Main Content Area
Poor Choice of Scales (Single- vs. Multi-Item)
Why do so many market researchers rely heavily, if not exclusively, on single-item measures of theoretical constructs in their consumer insight studies? My guess is that it is some variation of one main thing: convenience. It is easier for a researcher to develop, administer, and analyze questionnaires with one item measures of the constructs of interest. It is also simpler and faster for respondents to complete questionnaires, particularly when there are many constructs being measured and time is extremely limited.
There must also be the assumption that single-item (SI) scales are as accurate, or almost as accurate, as multi-item (MI) scales. But, is that true? This issue has been examined in several scholarly studies with varying answers and recommendations. In this posting, beyond drawing on my own experience, I will draw on the findings of the most recent and extensive set of the studies I am aware: Diamantopoulos et al. (2012). Among the studies they conducted was a set of Monte Carlo style simulations, manipulating several data and measurement characteristics in 181,758 runs. It does not get more thorough than that.
Based on those thousands of runs made by Diamantopoulos et al. (2012), the results clearly showed that the predictive validity of SI scales varies across constructs, product categories, and stimuli (e.g., brands). This means that even if a SI scale is judged to have performed well in one context it gives a researcher little confidence that the measure will do as well in other situations.
Having said that, I do not want to be so dogmatic as to claim one should never use a SI scale. Blind loyalty to one or the other is not being advocated here. There are many issues that can be taken into account when choosing between a SI and a MI scale. For brevity, I have limited myself to just five here.
- Is the variable to be measured a fact that respondents ought to be able to answer or is it one that is more subjective or abstract? Simple, factual information that is expected to be clear in the respondents' minds might be safely measured with SI scales. Examples would be demographics (e.g., are you legally married), product ownership (e.g., do you currently own a truck), or a simple behavior (e.g., did you attend a professional sporting event last month). Obviously, that leaves a whole lot of questions for which answers are not so simple or factual. Generally, attitudes, emotions, lifestyle, personality traits, intentions, and most psychological constructs cannot be adequately measured with one question. Instead, they are best measured with MI scales to fully capture the richness of the construct and to reduce measurement error or, at least, be able to quantify the error in the measure.
- How important is measurement quality to the study and those who use the results? The more you care about measurement quality, the more you should use a validated MI scale. Two key types of measurement quality are reliability and validity. Explaining them is beyond the scope of this short blog but suffice it to say here that researchers should understand and care about these two issues. If they do not, users of their research should not place any confidence in the accuracy of the results. Measuring what people think and feel is not some sort of art where one measure is just as good as another. While judgment and creativity can play roles in developing measures, ultimately, there is science that can help test how good scales are. It can be determined how well they measure what they are supposed to measure. At the other extreme, there are times when accuracy is not as critical and SI scales may be adequate. For example, flash polls are often taken now-a-days that are filled with SI scales. It does not matter too much if the scores are off by several points this way or that. The results do not affect the investment of capital, closing stores, laying off employees, etc.

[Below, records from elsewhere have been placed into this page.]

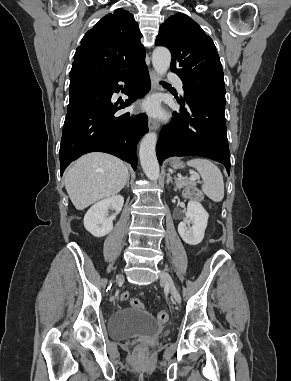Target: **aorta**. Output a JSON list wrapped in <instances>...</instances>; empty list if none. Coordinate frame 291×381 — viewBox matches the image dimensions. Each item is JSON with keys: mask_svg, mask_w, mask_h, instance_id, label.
<instances>
[{"mask_svg": "<svg viewBox=\"0 0 291 381\" xmlns=\"http://www.w3.org/2000/svg\"><path fill=\"white\" fill-rule=\"evenodd\" d=\"M171 54L165 47H156L152 54V64L156 73L161 77L170 67ZM157 135L154 132L146 134L140 143L139 158L141 166L150 180L159 177V164L156 157Z\"/></svg>", "mask_w": 291, "mask_h": 381, "instance_id": "aorta-1", "label": "aorta"}]
</instances>
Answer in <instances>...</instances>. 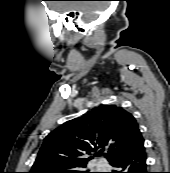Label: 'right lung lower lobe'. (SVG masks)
Segmentation results:
<instances>
[{
	"instance_id": "obj_1",
	"label": "right lung lower lobe",
	"mask_w": 170,
	"mask_h": 173,
	"mask_svg": "<svg viewBox=\"0 0 170 173\" xmlns=\"http://www.w3.org/2000/svg\"><path fill=\"white\" fill-rule=\"evenodd\" d=\"M111 173H148L144 144L110 163Z\"/></svg>"
}]
</instances>
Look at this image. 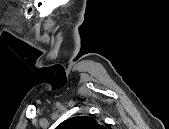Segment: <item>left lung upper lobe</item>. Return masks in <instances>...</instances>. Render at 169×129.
Segmentation results:
<instances>
[{"mask_svg": "<svg viewBox=\"0 0 169 129\" xmlns=\"http://www.w3.org/2000/svg\"><path fill=\"white\" fill-rule=\"evenodd\" d=\"M58 129H102L103 126L90 117H73L63 121Z\"/></svg>", "mask_w": 169, "mask_h": 129, "instance_id": "obj_1", "label": "left lung upper lobe"}]
</instances>
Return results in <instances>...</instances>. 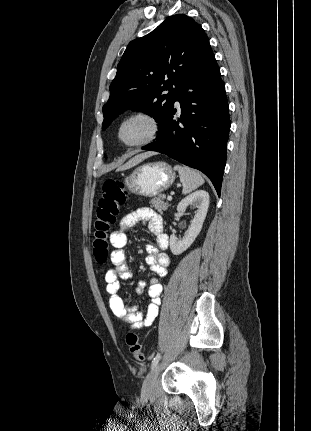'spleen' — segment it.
Masks as SVG:
<instances>
[{"mask_svg":"<svg viewBox=\"0 0 311 431\" xmlns=\"http://www.w3.org/2000/svg\"><path fill=\"white\" fill-rule=\"evenodd\" d=\"M174 170H177L180 176V182L183 186L182 194H190L193 190H197L199 186L204 184V180L200 172L196 170H191V168H186V166H174Z\"/></svg>","mask_w":311,"mask_h":431,"instance_id":"3e777b00","label":"spleen"}]
</instances>
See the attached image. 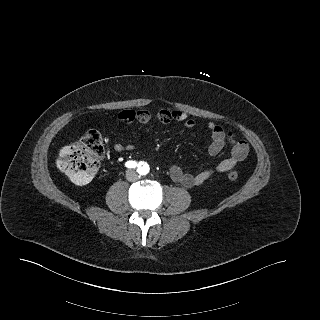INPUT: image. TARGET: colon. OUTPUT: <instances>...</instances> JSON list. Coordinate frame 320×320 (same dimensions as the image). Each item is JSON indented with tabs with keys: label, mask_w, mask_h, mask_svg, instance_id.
Segmentation results:
<instances>
[{
	"label": "colon",
	"mask_w": 320,
	"mask_h": 320,
	"mask_svg": "<svg viewBox=\"0 0 320 320\" xmlns=\"http://www.w3.org/2000/svg\"><path fill=\"white\" fill-rule=\"evenodd\" d=\"M104 153L101 134L96 130H89L78 142L60 150L57 165L72 181L85 184L97 172ZM227 177L234 181L238 178V174L235 171H230Z\"/></svg>",
	"instance_id": "obj_1"
}]
</instances>
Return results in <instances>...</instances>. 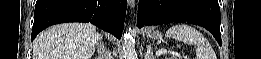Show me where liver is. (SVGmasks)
Returning a JSON list of instances; mask_svg holds the SVG:
<instances>
[{"mask_svg":"<svg viewBox=\"0 0 261 59\" xmlns=\"http://www.w3.org/2000/svg\"><path fill=\"white\" fill-rule=\"evenodd\" d=\"M96 28L90 23H65L41 32L33 45V59H91Z\"/></svg>","mask_w":261,"mask_h":59,"instance_id":"1","label":"liver"}]
</instances>
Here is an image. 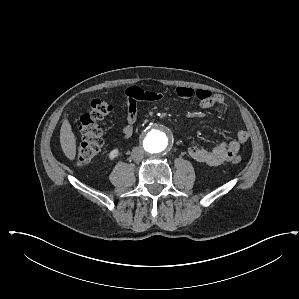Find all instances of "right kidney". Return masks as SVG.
I'll return each instance as SVG.
<instances>
[{
    "instance_id": "1",
    "label": "right kidney",
    "mask_w": 299,
    "mask_h": 299,
    "mask_svg": "<svg viewBox=\"0 0 299 299\" xmlns=\"http://www.w3.org/2000/svg\"><path fill=\"white\" fill-rule=\"evenodd\" d=\"M119 156V150L116 148V149H113L110 153H109V159L110 160H114L116 157Z\"/></svg>"
}]
</instances>
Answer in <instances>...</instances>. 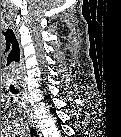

- Will you be examining the correlation between multiple psychological constructs? Poor reliability attenuates correlations (e.g., Nunnally and Bernstein 1994, p. 212). In other words, two constructs may be related but, if the measures of each construct have low reliability then, the relationship may not be detected. While this is a potential problem with both MI and SI scales, it is more likely with SI measures because they tend to be more unreliable than MI scales. In a related issue, if you are going to use the data in structural equation modeling where relationships among several constructs are being estimated, then use of MI scales is even more critical. That is because measurement error should be taken into account in the model. That is problematic with SI scales. So, if you are examining multiple psychological constructs for their inter-relationships and understand it is unrealistic to have perfect (error free) SI indicators of those constructs then use MI scales. At the other extreme, if simple, main effects are the focus of a study then SI measures may be sufficient for your purpose.
- Will you be using the measure to compare several groups or how the same group changes over time? The more you plan to reuse a measure and compare the results, a validated MI scale should be used. For example, a very important construct to most organizations is customer satisfaction and you probably want to track it over time. A MI scale should definitely be used for it since critical managerial decisions are likely to be based on the results and you want those results to be as precise as possible. At the other extreme, there may be several variables examined in a survey that are less critical to management at the time. For those constructs that are not the primary focus of a particular study, are rather general in nature, or are being examined on an exploratory basis then it may be acceptable to measure them with SI scales.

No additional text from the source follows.